Feed the hungry

Overall undernourishment is still high.

The hunger index for 2012, constructed by the International Food Policy Research Institute (IFPRI), has again confirmed India’s lowly position, placing it in the 65th position  among  79 countries.   In South Asia, it finds itself  in a group, where the situation is considered to be “alarming’’,  along with Nepal and Bangladesh. Pakistan, which is extremely poor, and Sri Lanka are ranked higher than India, though the performance of all countries in South Asia is relatively bad. Generally   they are all in the category of sub-Saharan Africa which is considered the least socially and economically developed part of the world. What is shocking and embarrassing is that India has made hardly any progress in reducing general undernourishment in the last two decades which saw high economic growth. Three factors that form the basis of the hunger index are nourishment and weight and mortality rate of children under five. Though children’s nourishment  level and mortality rate have improved, the overall undernourishment is still high. In fact  when  all the factors are taken into consideration, India’s hunger index is the same as that in 1996.

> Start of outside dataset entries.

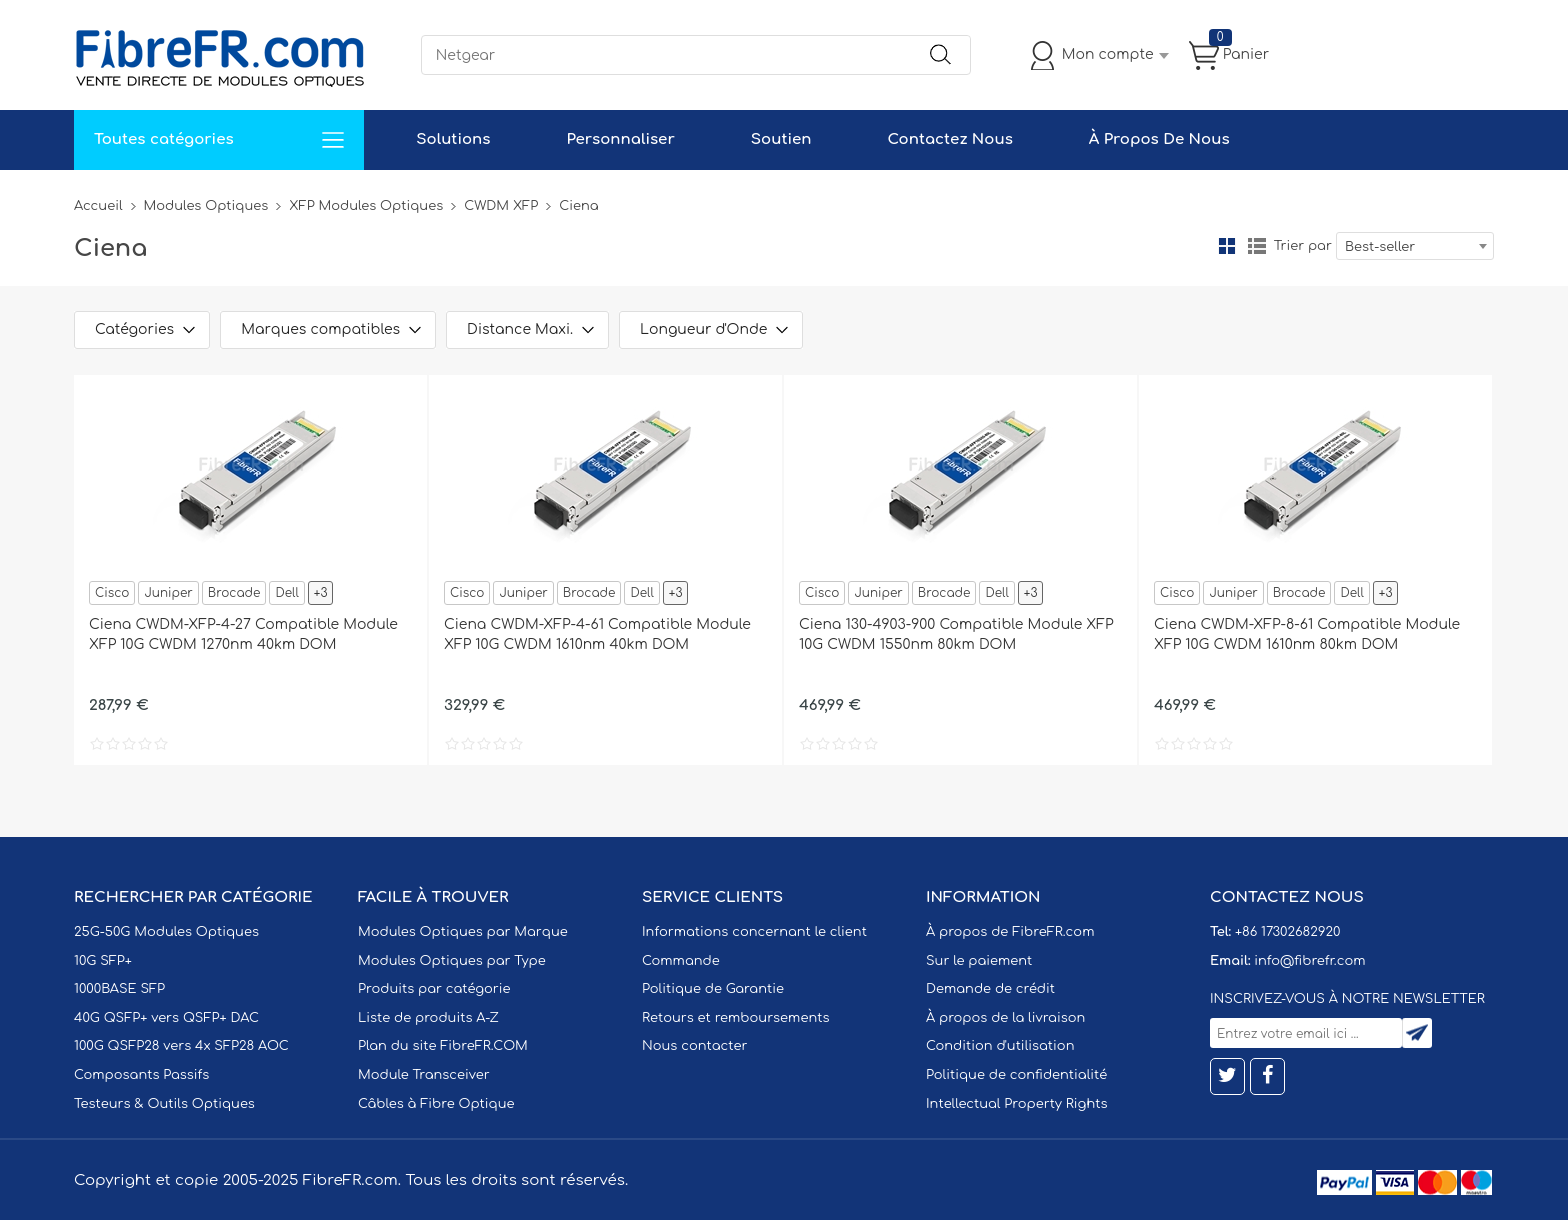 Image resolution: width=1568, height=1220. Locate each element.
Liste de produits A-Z (428, 1018)
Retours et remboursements (735, 1018)
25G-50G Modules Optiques (166, 932)
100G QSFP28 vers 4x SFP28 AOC (181, 1046)
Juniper (168, 593)
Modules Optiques (206, 206)
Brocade (234, 593)
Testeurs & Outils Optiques (164, 1104)
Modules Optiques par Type (452, 961)
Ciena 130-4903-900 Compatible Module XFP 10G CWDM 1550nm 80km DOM (956, 634)
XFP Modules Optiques (366, 206)
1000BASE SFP (119, 989)
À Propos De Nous (1159, 139)
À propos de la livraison (1005, 1018)
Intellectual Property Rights (1016, 1104)
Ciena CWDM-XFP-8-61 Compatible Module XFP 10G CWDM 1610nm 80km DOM (1307, 634)
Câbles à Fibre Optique (436, 1104)
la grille (1227, 246)
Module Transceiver (424, 1075)
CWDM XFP (501, 206)
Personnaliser (620, 139)
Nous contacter (694, 1046)
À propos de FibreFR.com (1010, 932)
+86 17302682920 (1287, 932)
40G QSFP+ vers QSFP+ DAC (166, 1018)
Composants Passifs (141, 1075)
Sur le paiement (979, 961)
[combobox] (1415, 246)
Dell (286, 593)
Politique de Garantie (713, 989)
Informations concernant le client (754, 932)
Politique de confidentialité (1016, 1075)
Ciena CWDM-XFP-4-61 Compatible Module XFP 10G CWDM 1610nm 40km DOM (597, 634)
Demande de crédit (990, 989)
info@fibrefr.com (1309, 961)
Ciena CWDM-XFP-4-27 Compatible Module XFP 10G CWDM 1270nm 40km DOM (243, 634)
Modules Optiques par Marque (463, 932)
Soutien (781, 139)
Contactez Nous (949, 139)
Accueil (98, 206)
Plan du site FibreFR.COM (443, 1046)
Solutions (453, 139)
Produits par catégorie (434, 989)
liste (1257, 246)
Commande (681, 961)
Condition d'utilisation (1000, 1046)
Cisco (112, 593)
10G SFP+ (103, 961)
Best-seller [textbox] (1380, 247) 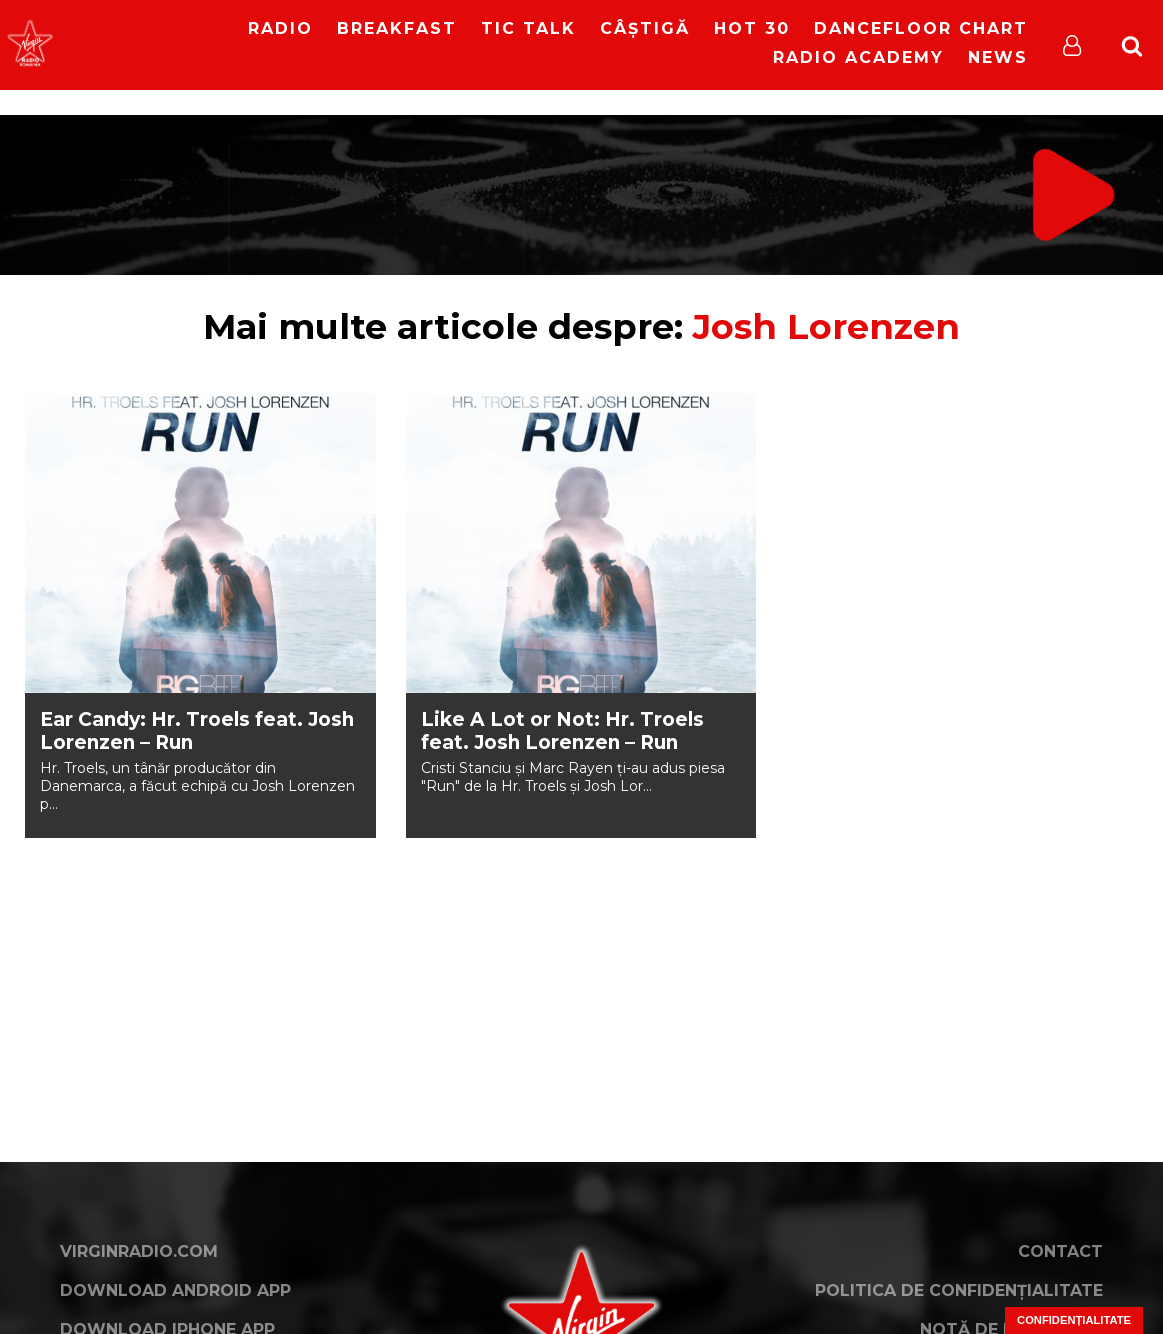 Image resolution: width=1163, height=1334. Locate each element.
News (998, 57)
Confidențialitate (1074, 1320)
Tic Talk (528, 28)
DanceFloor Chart (921, 28)
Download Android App (175, 1290)
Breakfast (397, 28)
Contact (1060, 1251)
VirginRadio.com (139, 1251)
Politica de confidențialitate (959, 1290)
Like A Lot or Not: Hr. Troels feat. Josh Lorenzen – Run (562, 731)
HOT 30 (752, 28)
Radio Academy (858, 57)
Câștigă (645, 28)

The reasons are obvious. Economic development has not had any major positive impact on the standards of life in the lowest strata of society in terms of basic requirements. The availability of food is low, in spite of the existence of huge buffer stocks of food grains. Whatever is available  is not distributed efficiently and according to the requirements of people.  The number of deaths  from hunger is more than those caused by some major ailments. Basic health facilities are yet to reach those who need them. The  levels  of hunger within the country, as indicated by the state hunger index, vary widely. When Madhya Pradesh is at the bottom, even states like  Gujarat, Punjab and Haryana which are considered wealthy, and Kerala, which boasts of a high human development index, are badly affected.

While high hunger levels are a matter of concern,  what is more worrying is that there is no progress in improving the situation. India has not been able to match the pace of even smaller countries in the neighbourhood like Sri Lanka and Bangladesh in its efforts to reduce hunger.   The country has to frame better strategies to make development more socially inclusive and to take it to the large majority of people who have not benefiitted from it. The trickle-down theory of development has its limits.